A recent NLJ story, “Bankruptcy Court Can’t Weigh Lawyer’s Risk in Awarding Fee,” reports that a federal appellate court overturned a bankruptcy judge’s $350,000 fee award on an attorney and ruled that case law and the bankruptcy code didn’t allow the judge to weigh the lawyer’s risks in taking the case.  The U.S. Court of Appeals for the Tenth Circuit threw out the fee granted to Barak Lurie and his firm Lurie & Associates of Los Angeles.  The fee award covered about 44 hours of work.

The court in Market Center East Retail Property Inc. v.
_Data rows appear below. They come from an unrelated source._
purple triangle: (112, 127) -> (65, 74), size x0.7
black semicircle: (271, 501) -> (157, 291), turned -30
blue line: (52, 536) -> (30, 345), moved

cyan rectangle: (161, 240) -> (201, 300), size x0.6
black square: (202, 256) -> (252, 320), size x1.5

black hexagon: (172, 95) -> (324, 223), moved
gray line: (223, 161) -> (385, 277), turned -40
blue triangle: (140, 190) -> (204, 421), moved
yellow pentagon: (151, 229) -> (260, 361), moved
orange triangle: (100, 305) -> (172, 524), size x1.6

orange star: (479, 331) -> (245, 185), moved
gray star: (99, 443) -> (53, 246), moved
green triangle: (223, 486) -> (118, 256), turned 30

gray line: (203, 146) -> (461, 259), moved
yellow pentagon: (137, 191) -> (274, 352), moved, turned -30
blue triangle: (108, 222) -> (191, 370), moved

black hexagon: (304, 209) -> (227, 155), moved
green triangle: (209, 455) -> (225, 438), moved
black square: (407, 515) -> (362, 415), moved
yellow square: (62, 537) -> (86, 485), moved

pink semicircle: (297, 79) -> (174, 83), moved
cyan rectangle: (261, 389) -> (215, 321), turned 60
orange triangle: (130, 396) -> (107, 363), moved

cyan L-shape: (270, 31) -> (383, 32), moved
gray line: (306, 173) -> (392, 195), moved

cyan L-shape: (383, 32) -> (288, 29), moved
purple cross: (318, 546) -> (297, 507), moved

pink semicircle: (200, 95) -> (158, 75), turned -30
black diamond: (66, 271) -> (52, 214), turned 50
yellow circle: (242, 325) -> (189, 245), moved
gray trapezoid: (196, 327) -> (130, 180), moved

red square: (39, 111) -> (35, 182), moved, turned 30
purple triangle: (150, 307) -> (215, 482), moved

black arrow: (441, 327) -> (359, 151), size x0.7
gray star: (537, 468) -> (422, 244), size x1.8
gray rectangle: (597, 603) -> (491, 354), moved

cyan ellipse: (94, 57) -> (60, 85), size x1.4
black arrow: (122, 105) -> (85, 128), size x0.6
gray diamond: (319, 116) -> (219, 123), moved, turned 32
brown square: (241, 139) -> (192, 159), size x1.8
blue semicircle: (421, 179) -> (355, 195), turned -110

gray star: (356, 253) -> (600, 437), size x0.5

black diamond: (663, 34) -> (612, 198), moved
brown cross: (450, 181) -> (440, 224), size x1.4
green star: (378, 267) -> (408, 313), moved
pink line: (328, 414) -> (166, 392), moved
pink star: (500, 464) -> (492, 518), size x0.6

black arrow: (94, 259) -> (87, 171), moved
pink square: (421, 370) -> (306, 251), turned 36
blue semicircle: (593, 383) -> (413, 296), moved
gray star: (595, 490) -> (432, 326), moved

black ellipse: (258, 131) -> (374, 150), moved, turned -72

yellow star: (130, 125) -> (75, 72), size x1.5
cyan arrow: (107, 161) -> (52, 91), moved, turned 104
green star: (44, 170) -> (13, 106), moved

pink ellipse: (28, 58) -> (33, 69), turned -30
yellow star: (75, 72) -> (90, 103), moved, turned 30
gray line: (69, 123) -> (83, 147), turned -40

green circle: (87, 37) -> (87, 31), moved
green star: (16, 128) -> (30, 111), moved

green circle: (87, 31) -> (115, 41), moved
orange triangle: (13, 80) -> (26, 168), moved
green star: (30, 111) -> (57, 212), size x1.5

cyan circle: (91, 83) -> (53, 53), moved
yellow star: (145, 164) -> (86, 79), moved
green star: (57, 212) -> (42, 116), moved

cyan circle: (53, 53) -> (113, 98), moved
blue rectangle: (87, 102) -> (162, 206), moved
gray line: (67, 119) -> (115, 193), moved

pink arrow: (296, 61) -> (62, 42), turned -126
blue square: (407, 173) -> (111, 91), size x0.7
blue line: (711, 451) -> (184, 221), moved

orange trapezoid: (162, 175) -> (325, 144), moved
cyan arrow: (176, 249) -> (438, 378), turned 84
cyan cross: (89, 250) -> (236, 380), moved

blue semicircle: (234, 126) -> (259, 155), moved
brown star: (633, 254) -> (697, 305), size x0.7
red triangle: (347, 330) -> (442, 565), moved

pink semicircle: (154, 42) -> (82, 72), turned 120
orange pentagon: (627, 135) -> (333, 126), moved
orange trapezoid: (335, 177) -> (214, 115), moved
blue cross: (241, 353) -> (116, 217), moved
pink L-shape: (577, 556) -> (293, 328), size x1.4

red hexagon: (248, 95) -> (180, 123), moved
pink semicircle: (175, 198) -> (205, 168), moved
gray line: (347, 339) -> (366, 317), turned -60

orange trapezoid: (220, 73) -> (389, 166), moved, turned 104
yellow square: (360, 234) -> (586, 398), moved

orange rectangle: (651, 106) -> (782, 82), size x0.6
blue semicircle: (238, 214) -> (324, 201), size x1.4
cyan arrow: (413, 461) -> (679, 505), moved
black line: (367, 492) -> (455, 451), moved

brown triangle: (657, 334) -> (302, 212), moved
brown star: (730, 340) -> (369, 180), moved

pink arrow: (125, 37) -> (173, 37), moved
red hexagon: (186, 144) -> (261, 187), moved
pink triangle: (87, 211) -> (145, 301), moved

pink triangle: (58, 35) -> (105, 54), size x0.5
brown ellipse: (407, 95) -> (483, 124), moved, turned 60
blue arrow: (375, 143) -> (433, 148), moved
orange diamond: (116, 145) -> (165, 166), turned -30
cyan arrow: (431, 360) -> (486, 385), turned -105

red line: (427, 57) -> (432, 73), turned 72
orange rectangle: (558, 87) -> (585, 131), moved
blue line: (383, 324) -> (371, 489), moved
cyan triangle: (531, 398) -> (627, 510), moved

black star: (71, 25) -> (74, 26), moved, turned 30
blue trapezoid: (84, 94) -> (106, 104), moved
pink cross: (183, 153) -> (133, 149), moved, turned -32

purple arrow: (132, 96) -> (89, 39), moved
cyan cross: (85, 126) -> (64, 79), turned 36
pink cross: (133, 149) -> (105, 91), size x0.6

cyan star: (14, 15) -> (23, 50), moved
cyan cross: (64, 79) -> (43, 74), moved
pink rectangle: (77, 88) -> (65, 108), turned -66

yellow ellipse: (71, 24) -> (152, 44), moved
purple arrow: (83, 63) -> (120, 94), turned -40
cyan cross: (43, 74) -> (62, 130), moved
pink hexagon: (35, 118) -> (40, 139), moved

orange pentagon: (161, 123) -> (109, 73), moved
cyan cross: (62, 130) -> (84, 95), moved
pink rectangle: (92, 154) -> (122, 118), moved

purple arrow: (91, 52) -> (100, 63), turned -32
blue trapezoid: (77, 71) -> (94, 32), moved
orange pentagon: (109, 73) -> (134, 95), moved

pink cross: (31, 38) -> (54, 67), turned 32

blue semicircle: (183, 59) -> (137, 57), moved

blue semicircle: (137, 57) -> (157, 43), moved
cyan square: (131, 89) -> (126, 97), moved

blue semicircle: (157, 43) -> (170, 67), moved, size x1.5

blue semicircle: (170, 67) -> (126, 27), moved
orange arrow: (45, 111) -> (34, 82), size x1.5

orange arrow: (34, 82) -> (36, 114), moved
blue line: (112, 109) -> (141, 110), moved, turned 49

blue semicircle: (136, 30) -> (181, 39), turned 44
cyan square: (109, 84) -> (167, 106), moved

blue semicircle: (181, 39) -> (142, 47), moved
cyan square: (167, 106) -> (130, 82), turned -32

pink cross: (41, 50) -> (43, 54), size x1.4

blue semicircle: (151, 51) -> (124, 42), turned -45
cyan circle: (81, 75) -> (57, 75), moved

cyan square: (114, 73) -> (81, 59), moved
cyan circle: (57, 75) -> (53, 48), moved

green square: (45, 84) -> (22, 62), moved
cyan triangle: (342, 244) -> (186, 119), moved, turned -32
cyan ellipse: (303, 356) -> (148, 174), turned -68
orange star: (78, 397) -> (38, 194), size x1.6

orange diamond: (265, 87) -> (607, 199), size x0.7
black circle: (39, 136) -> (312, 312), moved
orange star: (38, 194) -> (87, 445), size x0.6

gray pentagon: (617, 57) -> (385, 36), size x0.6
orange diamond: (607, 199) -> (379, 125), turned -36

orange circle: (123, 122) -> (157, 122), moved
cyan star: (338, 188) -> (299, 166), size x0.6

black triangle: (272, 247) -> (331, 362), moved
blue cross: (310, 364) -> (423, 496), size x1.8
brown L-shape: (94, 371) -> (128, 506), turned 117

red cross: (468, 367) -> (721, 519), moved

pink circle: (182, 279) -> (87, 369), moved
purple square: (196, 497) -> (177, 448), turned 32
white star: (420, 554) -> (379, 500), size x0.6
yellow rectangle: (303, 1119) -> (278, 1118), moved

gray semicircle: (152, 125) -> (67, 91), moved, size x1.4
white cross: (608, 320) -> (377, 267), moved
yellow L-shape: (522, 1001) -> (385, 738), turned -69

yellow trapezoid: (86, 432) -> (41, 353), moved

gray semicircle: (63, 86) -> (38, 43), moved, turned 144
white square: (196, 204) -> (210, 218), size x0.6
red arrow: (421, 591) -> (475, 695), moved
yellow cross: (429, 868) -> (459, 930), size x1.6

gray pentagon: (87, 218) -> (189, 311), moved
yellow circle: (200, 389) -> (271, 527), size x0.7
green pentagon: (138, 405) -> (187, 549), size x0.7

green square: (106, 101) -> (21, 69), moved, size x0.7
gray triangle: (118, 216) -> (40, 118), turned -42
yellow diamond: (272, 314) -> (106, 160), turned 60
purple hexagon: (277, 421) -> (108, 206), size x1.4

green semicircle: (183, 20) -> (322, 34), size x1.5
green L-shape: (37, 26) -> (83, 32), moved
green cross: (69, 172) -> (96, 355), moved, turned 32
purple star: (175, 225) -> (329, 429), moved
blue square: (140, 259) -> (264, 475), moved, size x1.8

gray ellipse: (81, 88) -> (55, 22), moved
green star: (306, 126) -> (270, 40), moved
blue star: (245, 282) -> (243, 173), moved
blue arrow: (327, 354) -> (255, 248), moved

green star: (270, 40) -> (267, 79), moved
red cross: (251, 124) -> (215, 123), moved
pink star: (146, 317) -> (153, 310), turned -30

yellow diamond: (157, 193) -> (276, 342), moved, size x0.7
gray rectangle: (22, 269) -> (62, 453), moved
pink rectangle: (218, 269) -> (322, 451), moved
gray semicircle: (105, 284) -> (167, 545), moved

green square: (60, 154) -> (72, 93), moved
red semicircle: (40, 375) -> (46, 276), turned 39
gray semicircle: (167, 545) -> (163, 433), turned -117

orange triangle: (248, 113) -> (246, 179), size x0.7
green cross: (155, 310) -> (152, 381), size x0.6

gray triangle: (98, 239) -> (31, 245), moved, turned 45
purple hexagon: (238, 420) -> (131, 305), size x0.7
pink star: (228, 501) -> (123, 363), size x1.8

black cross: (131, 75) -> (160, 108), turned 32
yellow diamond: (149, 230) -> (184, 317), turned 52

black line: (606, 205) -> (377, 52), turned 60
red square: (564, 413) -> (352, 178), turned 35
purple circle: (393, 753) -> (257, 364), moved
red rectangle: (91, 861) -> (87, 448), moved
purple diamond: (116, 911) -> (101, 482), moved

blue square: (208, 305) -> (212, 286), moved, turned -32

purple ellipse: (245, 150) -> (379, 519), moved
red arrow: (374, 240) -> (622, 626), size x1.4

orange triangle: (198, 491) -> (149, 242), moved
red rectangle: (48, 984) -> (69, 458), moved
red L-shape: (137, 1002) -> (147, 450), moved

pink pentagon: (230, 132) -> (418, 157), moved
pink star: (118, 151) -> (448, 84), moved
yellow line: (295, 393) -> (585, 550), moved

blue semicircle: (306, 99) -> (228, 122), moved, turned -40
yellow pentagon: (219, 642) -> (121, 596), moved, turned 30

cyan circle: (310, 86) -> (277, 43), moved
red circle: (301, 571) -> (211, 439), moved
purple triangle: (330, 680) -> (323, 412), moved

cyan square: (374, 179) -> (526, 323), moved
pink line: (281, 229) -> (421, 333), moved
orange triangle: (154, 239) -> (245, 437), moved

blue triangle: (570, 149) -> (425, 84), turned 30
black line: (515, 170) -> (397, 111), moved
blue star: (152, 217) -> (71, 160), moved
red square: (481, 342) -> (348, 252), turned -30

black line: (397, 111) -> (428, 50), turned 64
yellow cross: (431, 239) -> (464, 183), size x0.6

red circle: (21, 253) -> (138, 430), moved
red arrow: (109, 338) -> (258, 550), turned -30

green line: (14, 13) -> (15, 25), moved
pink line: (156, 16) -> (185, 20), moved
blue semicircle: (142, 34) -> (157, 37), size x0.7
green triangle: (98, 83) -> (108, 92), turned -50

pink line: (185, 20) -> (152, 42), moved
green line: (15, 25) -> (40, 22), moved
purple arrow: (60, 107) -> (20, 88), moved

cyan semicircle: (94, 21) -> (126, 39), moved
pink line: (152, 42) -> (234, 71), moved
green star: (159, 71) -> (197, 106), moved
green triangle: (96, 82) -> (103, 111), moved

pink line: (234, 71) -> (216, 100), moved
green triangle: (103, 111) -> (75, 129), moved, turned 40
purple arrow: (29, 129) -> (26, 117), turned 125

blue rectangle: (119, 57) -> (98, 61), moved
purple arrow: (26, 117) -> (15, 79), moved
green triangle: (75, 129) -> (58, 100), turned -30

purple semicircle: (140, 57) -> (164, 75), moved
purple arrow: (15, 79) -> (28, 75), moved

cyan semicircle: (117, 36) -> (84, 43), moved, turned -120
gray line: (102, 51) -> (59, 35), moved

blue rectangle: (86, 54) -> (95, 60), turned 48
Lurie reversed a March 2012 ruling by Tenth Circuit’s bankruptcy appellate panel, which had affirmed District of New Mexico bankruptcy judge James Starzynski’s March 2011 fee award to Lurie.  The panel remanded for recalculation of the fees.

Market Center hired Lurie in February 2009 to sue Lowe’s Companies Inc. for reneging on a deal to buy an Albuquerque retail shopping center for $13.5 million.  Lurie and his client settled on a fee of $200 per hour, plus a contingency component.  In June, Market Center filed a bankruptcy court application to hire Lurie on the same terms to continue its case against Lowe’s.  That November, the bankruptcy court authorized Lowe’s purchase of the shopping center for $9.75 million.  After that sale, Market Center tried to withdraw its application to employ Lurie.

Lurie asked for $1.47 million in attorney fees, plus more than $9,000 to fight Market Center’s motion to withdraw its application to hire him.  Market Center claimed Lurie should get $17,500 for his efforts.  The bankruptcy court credited Lurie’s strategy of suing Lowe’s and seeking early discovery as a major factor in Market Center’s favorable sales price.

“Lurie did not take a “big risk” in representing Market Center.  Lurie spent only about forty hours working on the case, and Lurie did not face the risk that it would not be paid for its work,” Chief Judge Mary Beck Briscoe wrote.  Briscoe concluded that “a bankruptcy court has discretion in determining how much weight to assign each factor and in determining the reasonableness of a fee, but this discretion does not extend to disregarding factors prescribed by statute.”  She noted that bankruptcy code’s language on professional fees and Tenth Circuit case law does not permit a bankruptcy court to weigh any risk an attorney might assume.